Inspired by a Surprise Package

Yesterday I arrived home to discover an unexpected package.   That I had signed-up a week prior to participate in the Chrome OS pilot program hadn’t crossed my mind; I received no indication that I had been selected. In fact, my application had gone completely unacknowledged – not even so much as an automated reply.

Familiar Markings

The package was unremarkable and the return address did not betray its origin.  Curiously, I opened the plain container to reveal… an inner box, this one marked with a familiar diagram I immediately recognized from posts about the beta pilot.  Giddy that I had been chosen to join the exclusive1 ranks of CR-48 beta tester, I hastily connected a USB mouse (because I loath touchpads – and this touchpad is the worst I’ve ever used), plugged in the supplied power adapter2 and powered on.

Say Cheese!

As accurately described by Google, in very short order the notebook sprang to life.  I was pleasantly surprised the mouse was immediately functional without prompt or indication that a driver was required.  The OS informed me it was installing updates, within two minutes they were complete and I was prompted for my Gmail authentication as entry to my user account.

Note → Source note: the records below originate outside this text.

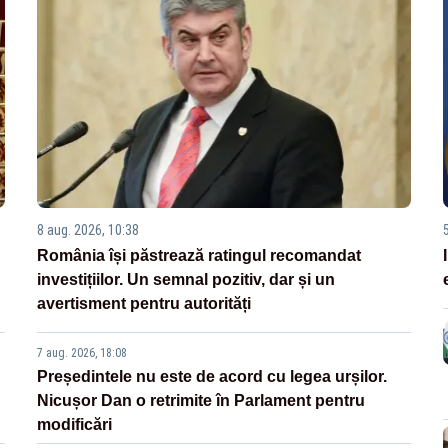
8 aug. 2026, 10:38
România își păstrează ratingul recomandat
investițiilor. Un semnal pozitiv, dar și un
avertisment pentru autorități
7 aug. 2026, 18:08
Președintele nu este de acord cu legea urșilor.
Nicușor Dan o retrimite în Parlament pentru
modificări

Upon input of my password, I was surprised by the activation of the built-in webcam, I had a mere second to consider the paparazzi moment when the OS offered to take a snapshot for my profile (displayed on the user selection screen).  I refused – bad hair day.  I’ve since read there is (currently) no way of modifying the user profile image. Glad I declined to save for posterity a self-incriminating mugshot, I’m also miffed that I’m stuck with the bland default avatar.

And so… Inspired

As a product development professional specializing in user experience, this lottery event3 has inspired me to expand upon my limited Twitter and LinkedIn link-sharing endeavors starting with updates about my experiences using the CR-48.

  1. Me and 59,999 fellow geeks.
  2. Note: the elbow plug didn’t insert fully into the body of the notebook as its shape would suggest, but it seems to charges the battery; so let’s chalk it up to a “value engineered” manufacturing process and direct our attention to other details.
  3. I consider this my X-mas present from Google (who knew they cared?) – now if I could just get Apple to put me on their list for the latest iPad!